Search the data below for "security"; list each line that holds it.

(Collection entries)

====

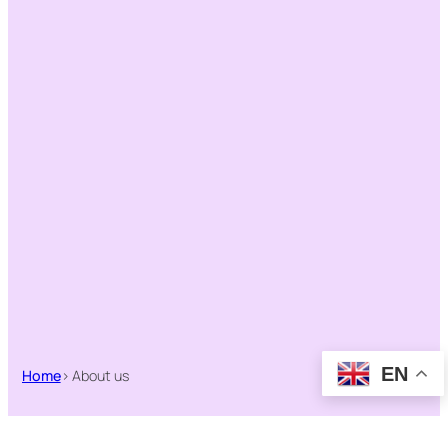
EN
Home
> About us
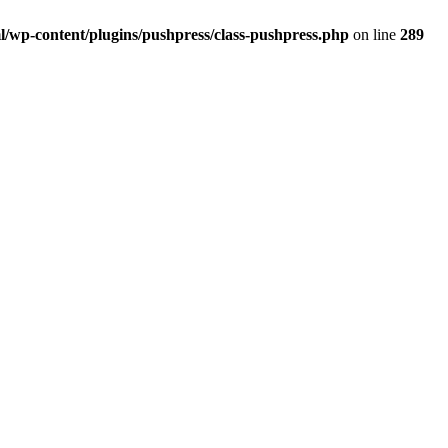
/wp-content/plugins/pushpress/class-pushpress.php
on line
289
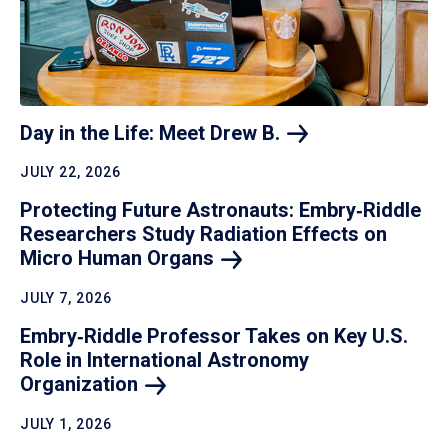
Day in the Life: Meet Drew
B.
JULY 22, 2026
Protecting Future Astronauts: Embry‑Riddle
Researchers Study Radiation Effects on
Micro Human
Organs
JULY 7, 2026
Embry‑Riddle Professor Takes on Key U.S.
Role in International Astronomy
Organization
JULY 1, 2026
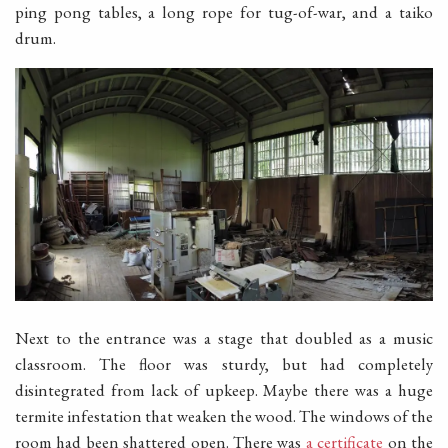
ping pong tables, a long rope for tug-of-war, and a taiko
drum.
Next to the entrance was a stage that doubled as a music
classroom. The floor was sturdy, but had completely
disintegrated from lack of upkeep. Maybe there was a huge
termite infestation that weaken the wood. The windows of the
room had been shattered open. There was
a certificate
on the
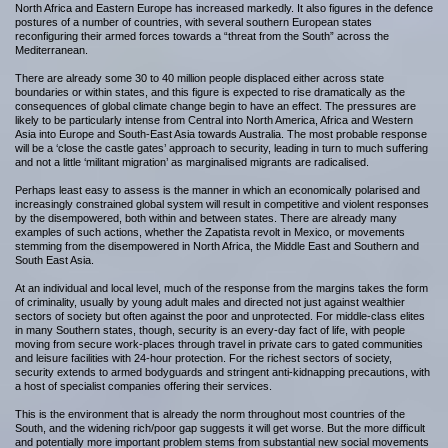
North Africa and Eastern Europe has increased markedly. It also figures in the defence
postures of a number of countries, with several southern European states
reconfiguring their armed forces towards a “threat from the South” across the
Mediterranean.
There are already some 30 to 40 million people displaced either across state
boundaries or within states, and this figure is expected to rise dramatically as the
consequences of global climate change begin to have an effect. The pressures are
likely to be particularly intense from Central into North America, Africa and Western
Asia into Europe and South-East Asia towards Australia. The most probable response
will be a ‘close the castle gates’ approach to security, leading in turn to much suffering
and not a little ‘militant migration’ as marginalised migrants are radicalised.
Perhaps least easy to assess is the manner in which an economically polarised and
increasingly constrained global system will result in competitive and violent responses
by the disempowered, both within and between states. There are already many
examples of such actions, whether the Zapatista revolt in Mexico, or movements
stemming from the disempowered in North Africa, the Middle East and Southern and
South East Asia.
At an individual and local level, much of the response from the margins takes the form
of criminality, usually by young adult males and directed not just against wealthier
sectors of society but often against the poor and unprotected. For middle-class elites
in many Southern states, though, security is an every-day fact of life, with people
moving from secure work-places through travel in private cars to gated communities
and leisure facilities with 24-hour protection. For the richest sectors of society,
security extends to armed bodyguards and stringent anti-kidnapping precautions, with
a host of specialist companies offering their services.
This is the environment that is already the norm throughout most countries of the
South, and the widening rich/poor gap suggests it will get worse. But the more difficult
and potentially more important problem stems from substantial new social movements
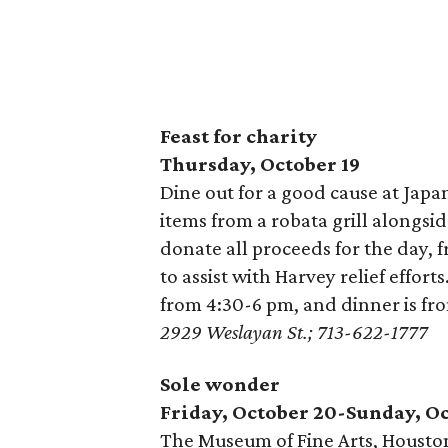
Feast for charity
Thursday, October 19
Dine out for a good cause at Japa
items from a robata grill alongsid
donate all proceeds for the day, 
to assist with Harvey relief effor
from 4:30-6 pm, and dinner is fr
2929 Weslayan St.; 713-622-1777
Sole wonder
Friday, October 20-Sunday, Oc
The Museum of Fine Arts, Houston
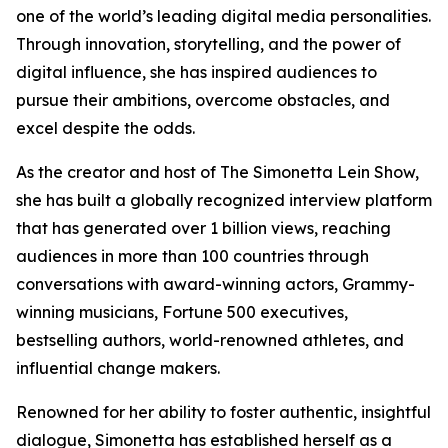
one of the world’s leading digital media personalities.
Through innovation, storytelling, and the power of
digital influence, she has inspired audiences to
pursue their ambitions, overcome obstacles, and
excel despite the odds.
As the creator and host of The Simonetta Lein Show,
she has built a globally recognized interview platform
that has generated over 1 billion views, reaching
audiences in more than 100 countries through
conversations with award-winning actors, Grammy-
winning musicians, Fortune 500 executives,
bestselling authors, world-renowned athletes, and
influential change makers.
Renowned for her ability to foster authentic, insightful
dialogue, Simonetta has established herself as a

====

Worked solution:
will be a ‘close the castle gates’ approach to security, leading in turn to much suffering
in many Southern states, though, security is an every-day fact of life, with people
security extends to armed bodyguards and stringent anti-kidnapping precautions, with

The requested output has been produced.